Japanese On/Kun Reading Annotator

Annotate kanji in text with both on'yomi and kun'yomi readings

Shows on'yomi (Chinese-derived) and kun'yomi (native Japanese) readings for each kanji in pasted text using a built-in table of common JLPT kanji, with romaji and kana. It runs free in your browser on Gera Tools, with nothing uploaded.

Last updated Source: Gera Tools

What is the difference between on'yomi and kun'yomi?

On'yomi is the reading borrowed from Chinese when the kanji was imported, usually written in katakana in dictionaries. Kun'yomi is the native Japanese reading assigned to the same character's meaning, written in hiragana. Many kanji have both.

This tool annotates Japanese text with both on’yomi (音読み, the Chinese-derived reading) and kun’yomi (訓読み, the native Japanese reading) for each kanji it recognises, using a built-in table of common JLPT characters. Many kanji carry both reading types, and knowing which applies is one of the hardest parts of learning Japanese — this gives you both at a glance, with a short meaning hint.

How it works

The tool walks your text and, for each kanji in the bundled table, shows:

  • On’yomi in katakana — the reading used mostly in compound words.
  • Kun’yomi in hiragana — the reading used when the kanji stands alone or has okurigana.
  • A short English gloss to help confirm the character.

Kana, Latin letters, and punctuation are skipped. A handy rule of thumb: on’yomi tends to surface inside jukugo (multi-kanji compounds) such as 学校 → gakkō, while kun’yomi appears when the kanji is solo or paired with hiragana endings, such as 学ぶ → manabu.

Why kanji have multiple readings

Kanji were introduced to Japan from China in multiple waves over many centuries, each time bringing the Chinese pronunciation current at that period. This is why a single kanji can carry two or more on’yomi from different eras or dialects of Middle Chinese. The native Japanese reading (kun’yomi) was then attached to the same character to represent the existing Japanese word with that meaning.
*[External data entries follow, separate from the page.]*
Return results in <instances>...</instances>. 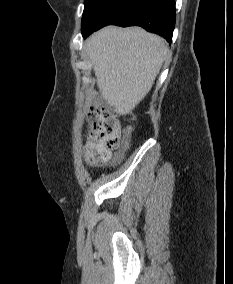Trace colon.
Returning a JSON list of instances; mask_svg holds the SVG:
<instances>
[{"mask_svg":"<svg viewBox=\"0 0 233 284\" xmlns=\"http://www.w3.org/2000/svg\"><path fill=\"white\" fill-rule=\"evenodd\" d=\"M89 135L85 147L89 163L107 162L119 145L118 126L102 106H94L89 113Z\"/></svg>","mask_w":233,"mask_h":284,"instance_id":"colon-1","label":"colon"}]
</instances>
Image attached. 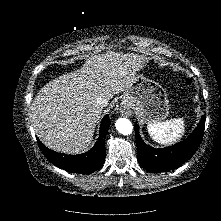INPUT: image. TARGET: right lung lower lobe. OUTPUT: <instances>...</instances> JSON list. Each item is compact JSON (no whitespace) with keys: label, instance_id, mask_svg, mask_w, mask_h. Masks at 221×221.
Returning <instances> with one entry per match:
<instances>
[{"label":"right lung lower lobe","instance_id":"right-lung-lower-lobe-1","mask_svg":"<svg viewBox=\"0 0 221 221\" xmlns=\"http://www.w3.org/2000/svg\"><path fill=\"white\" fill-rule=\"evenodd\" d=\"M110 126L106 115L101 122L100 135L94 147L81 155H67L48 149L39 140L38 144L45 157L55 166L73 173H91L101 167L105 161V137Z\"/></svg>","mask_w":221,"mask_h":221}]
</instances>
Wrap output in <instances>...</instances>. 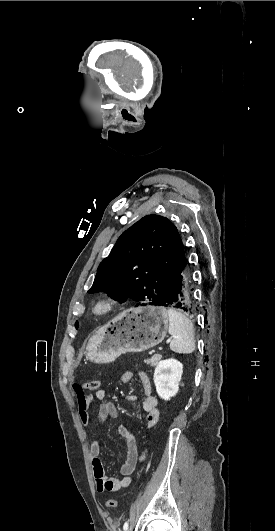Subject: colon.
I'll return each instance as SVG.
<instances>
[{
    "instance_id": "colon-1",
    "label": "colon",
    "mask_w": 275,
    "mask_h": 531,
    "mask_svg": "<svg viewBox=\"0 0 275 531\" xmlns=\"http://www.w3.org/2000/svg\"><path fill=\"white\" fill-rule=\"evenodd\" d=\"M100 388V379L92 378L85 382V392L94 393L99 391ZM106 506L108 509L115 510L118 507V500L115 498H110L106 501Z\"/></svg>"
}]
</instances>
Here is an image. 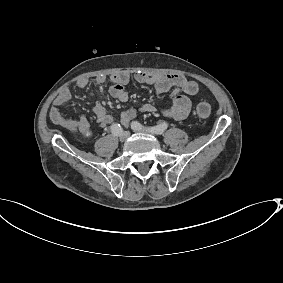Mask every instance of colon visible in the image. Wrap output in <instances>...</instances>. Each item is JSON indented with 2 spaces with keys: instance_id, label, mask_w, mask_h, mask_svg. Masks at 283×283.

A practical example: 生 carries on’yomi セイ (from one period of borrowing) and ショウ (from another), plus kun’yomi い・きる (to live), う・まれる (to be born), なま (raw), き (pure), and more. Seeing them all listed together makes it clear why context is essential for choosing the right reading.

When on’yomi versus kun’yomi applies

The compound word rule is a useful heuristic but has important exceptions:

  • Most two-kanji compound nouns (jukugo) use on’yomi throughout: 学校 (gakkō), 音楽 (ongaku), 電話 (denwa).
  • A kanji standing alone as a verb or adjective root typically uses kun’yomi: 食べる (た・べる), 白い (しろ・い).
  • Mixed readings — called 重箱読み (jūbako-yomi) and 湯桶読み (yutō-yomi) — occur in common words where one kanji uses on and the other uses kun: 本棚 (hon-dana, on+kun) and 場所 (ba-sho, kun+on).
  • Name readings (名乗り, nanori) are a separate category not covered by this tool; given names often use unusual or unique readings that do not appear in standard dictionaries.

Example and notes

Paste and you will see both kun’yomi (い・きる, う・まれる, なま) and on’yomi (セイ, ショウ) — a famously many-reading kanji. Because the table only reports stored readings, rarer kanji and name readings may show as “not found”; that is deliberate so you never get a fabricated reading. Use the meaning hint to disambiguate which reading fits the word you are reading. Nothing you paste is uploaded.